ASSIGNED TASK - Leaving pictures aside, restate exactly the lines of the data below, from the first one through the line that contains "markkinointiin.".

[Saved entries]
☆ ☆ ☆
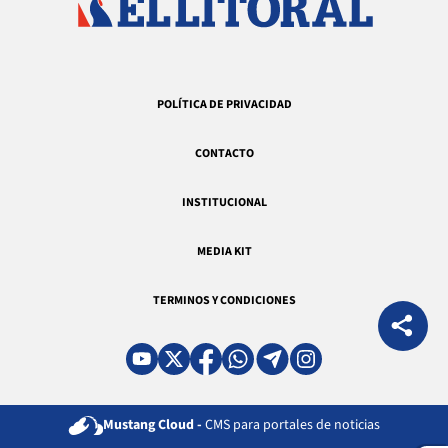
POLÍTICA DE PRIVACIDAD
CONTACTO
INSTITUCIONAL
MEDIA KIT
TERMINOS Y CONDICIONES
Mustang Cloud -
CMS para portales de noticias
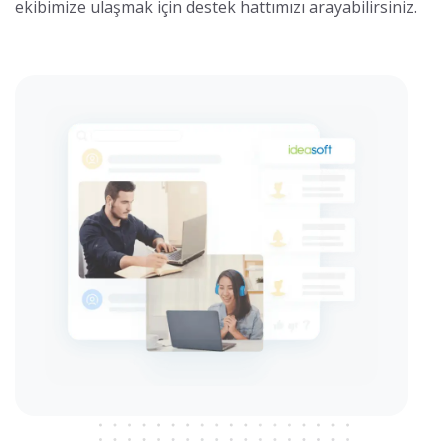
ekibimize ulaşmak için destek hattımızı arayabilirsiniz.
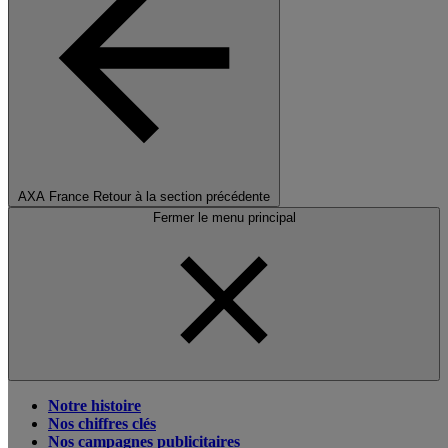
AXA France
Retour à la section précédente
Fermer le menu principal
Notre histoire
Nos chiffres clés
Nos campagnes publicitaires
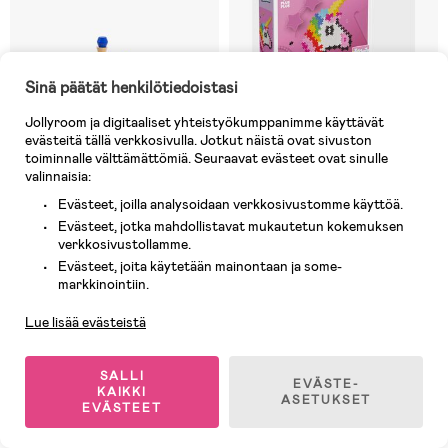
Sinä päätät henkilötiedoistasi
Jollyroom ja digitaaliset yhteistyökumppanimme käyttävät
evästeitä tällä verkkosivulla. Jotkut näistä ovat sivuston
toiminnalle välttämättömiä. Seuraavat evästeet ovat sinulle
valinnaisia:
Evästeet, joilla analysoidaan verkkosivustomme käyttöä.
Evästeet, jotka mahdollistavat mukautetun kokemuksen
verkkosivustollamme.
Varastossa
Varastossa
Evästeet, joita käytetään mainontaan ja some-
Asiakaspalvelu
(0)
(2)
markkinointiin.
VIGA Tornien Rakennuspeli
Plus-Plus Unicorn Palapeli
Puupalikat
Lue lisää evästeistä
14,90 €
25,90 €
Ovh: 15,90 €
SALLI
EVÄSTE-
KAIKKI
ASETUKSET
EVÄSTEET
1
/
2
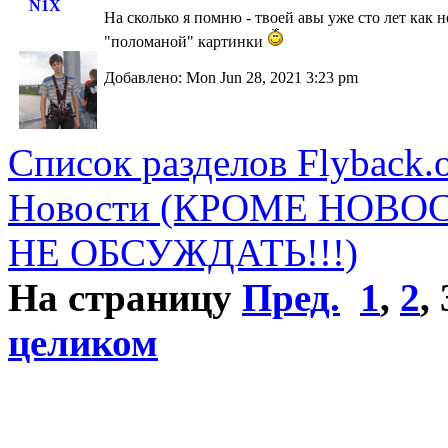
N1X
На сколько я помню - твоей авы уже сто лет как 
"поломаной" картинки
Добавлено: Mon Jun 28, 2021 3:23 pm
Список разделов Flyback.o
Новости (КРОМЕ НОВО
НЕ ОБСУЖДАТЬ!!!)
На страницу
Пред.
1
,
2
,
целиком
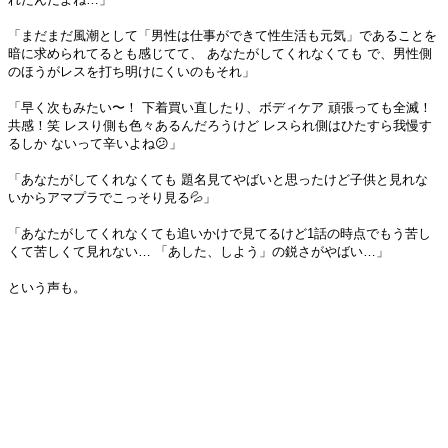
「まだまだ風潮として「男性は仕事ができて性生活も元気」であることを
暗に求められてるとも感じてて、 あなたがしてくれなくても で、男性側
のほうがレスを打ち明けにくいのもそれ」
「早く次もみたい〜！ 下着買い直したり、ボディケア 頑張っても全滅！
共感！笑 レスり側も色々あるんだろうけど レスられ側はひたすら我慢す
るしか ないって辛いよね😕」
「あなたがしてくれなくても 題名見てやばいと思ったけど子供と見れな
いからアマプラでこっそり見る💦」
「あなたがしてくれなくても追いかけで見てるけど1話の時点でもう苦し
くて苦しくて見れない… 「あした、しよう」の鋭さがやばい…」
という声も。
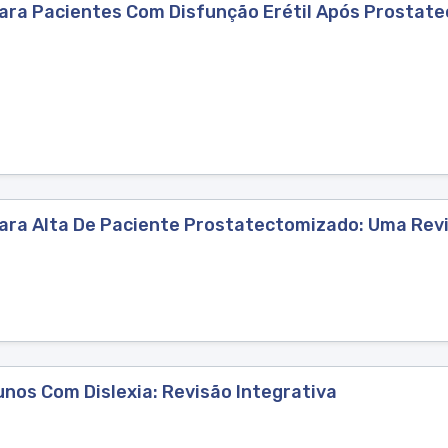
ra Pacientes Com Disfunção Erétil Após Prostatec
ra Alta De Paciente Prostatectomizado: Uma Revis
unos Com Dislexia: Revisão Integrativa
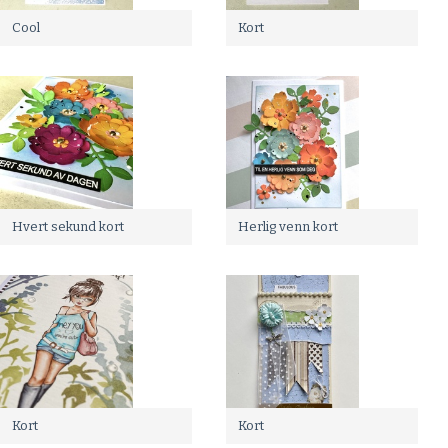
Cool
Kort
Hvert sekund kort
Herlig venn kort
Kort
Kort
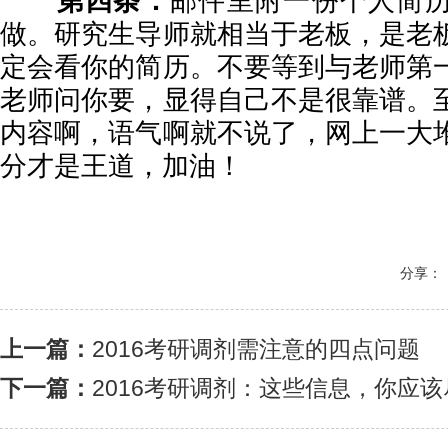
第四条：
邮件里附一份个人简
做。研究生导师就相当于老板，是老
定会看你的简历。不要等到与老师第
老师问你要，显得自己不是很靠谱。
内容啊，语气啊就不说了，网上一大
分才是王道，加油！
分享：
上一篇：
2016考研调剂需注意的四点问题
下一篇：
2016考研调剂：这些信息，你应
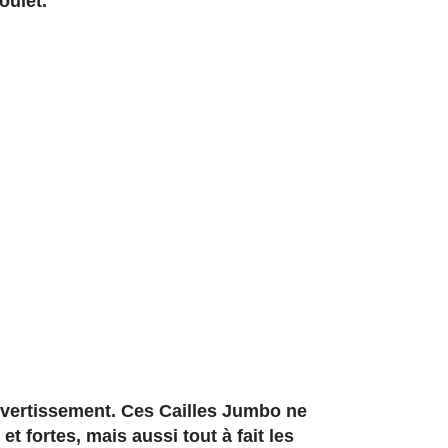
oulet.
divertissement. Ces Cailles Jumbo ne
t fortes, mais aussi tout à fait les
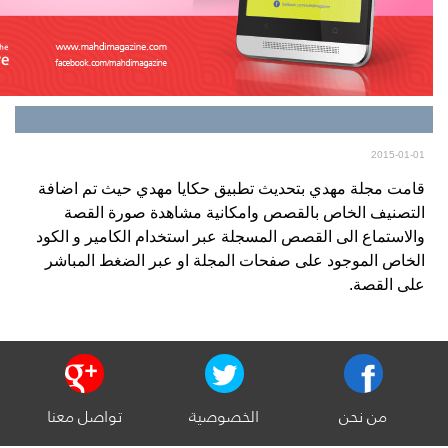
2015-01-01
قامت مجلة مهدي بتحديث تطبيق حكايا مهدي حيث تم اضافة
التصنيف الخاص بالقصص وامكانية مشاهدة صورة القصة
والاستماع الى القصص المسجلة عبر استخدام الكامير و الكود
الخاص الموجود على صفحات المجلة او عبر الضغط المباشر
على القصة.
جميع الحقوق محفوظة © 2026
من نحن
الخصوصية
تواصل معنا
مجلة مهدي
بيــروت - بئر حسن - تقاطع الرحـاب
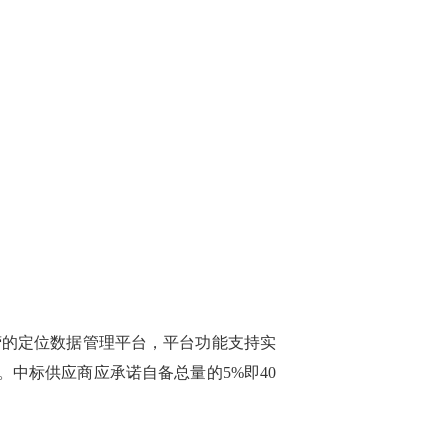
运营的定位数据管理平台，平台功能支持实
中标供应商应承诺自备总量的5%即40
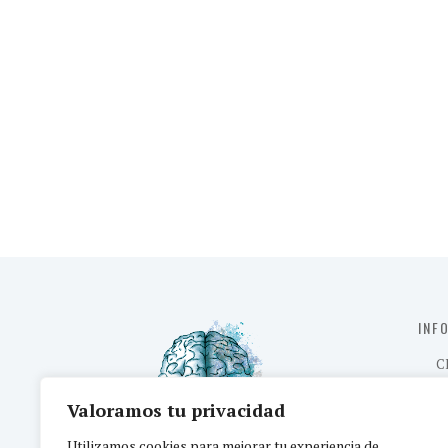
INF
C
C/Ave
Valoramos tu privacidad
Utilizamos cookies para mejorar tu experiencia de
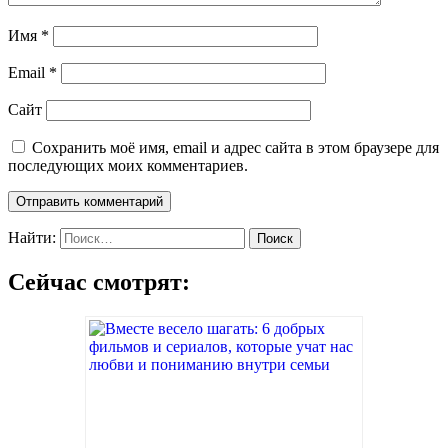
Имя
*
Email
*
Сайт
Сохранить моё имя, email и адрес сайта в этом браузере для
последующих моих комментариев.
Найти:
Сейчас смотрят:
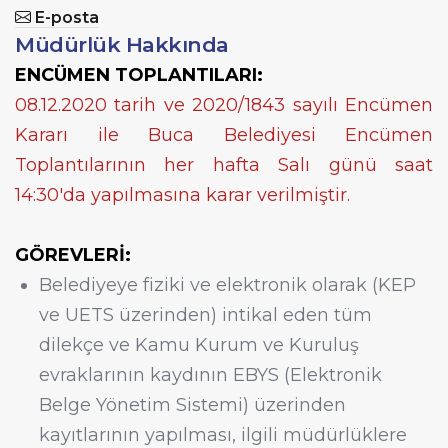
E-posta
Müdürlük Hakkında
ENCÜMEN TOPLANTILARI:
08.12.2020 tarih ve 2020/1843 sayılı Encümen
Kararı ile Buca Belediyesi Encümen
Toplantılarının her hafta Salı günü saat
14:30'da yapılmasına karar verilmiştir.
GÖREVLERİ:
Belediyeye fiziki ve elektronik olarak (KEP
ve UETS üzerinden) intikal eden tüm
dilekçe ve Kamu Kurum ve Kuruluş
evraklarının kaydının EBYS (Elektronik
Belge Yönetim Sistemi) üzerinden
kayıtlarının yapılması, ilgili müdürlüklere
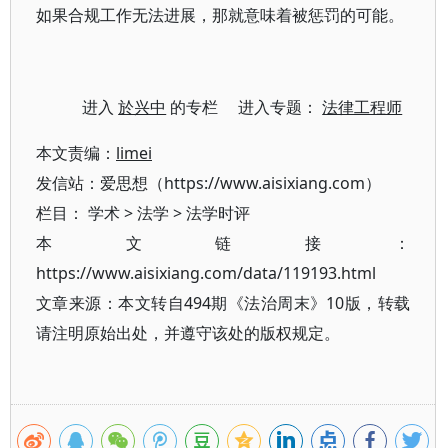
如果合规工作无法进展，那就意味着被惩罚的可能。
进入
於兴中
的专栏 进入专题：
法律工程师
本文责编：
limei
发信站：爱思想（https://www.aisixiang.com）
栏目：
学术
>
法学
>
法学时评
本文链接：
https://www.aisixiang.com/data/119193.html
文章来源：本文转自494期《法治周末》10版，转载
请注明原始出处，并遵守该处的版权规定。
☆ ☆ ☆
ANSWER SECTION -
POLÍTICA DE PRIVACIDAD
CONTACTO
INSTITUCIONAL
MEDIA KIT
TERMINOS Y CONDICIONES
Mustang Cloud -
CMS para portales de noticias
ekibimize ulaşmak için destek hattımızı arayabilirsiniz.
AXA France
Retour à la section précédente
Fermer le menu principal
Notre histoire
Nos chiffres clés
Nos campagnes publicitaires
Sinä päätät henkilötiedoistasi
Jollyroom ja digitaaliset yhteistyökumppanimme käyttävät
evästeitä tällä verkkosivulla. Jotkut näistä ovat sivuston
toiminnalle välttämättömiä. Seuraavat evästeet ovat sinulle
valinnaisia:
Evästeet, joilla analysoidaan verkkosivustomme käyttöä.
Evästeet, jotka mahdollistavat mukautetun kokemuksen
verkkosivustollamme.
Varastossa
Varastossa
Evästeet, joita käytetään mainontaan ja some-
Asiakaspalvelu
(0)
(2)
markkinointiin.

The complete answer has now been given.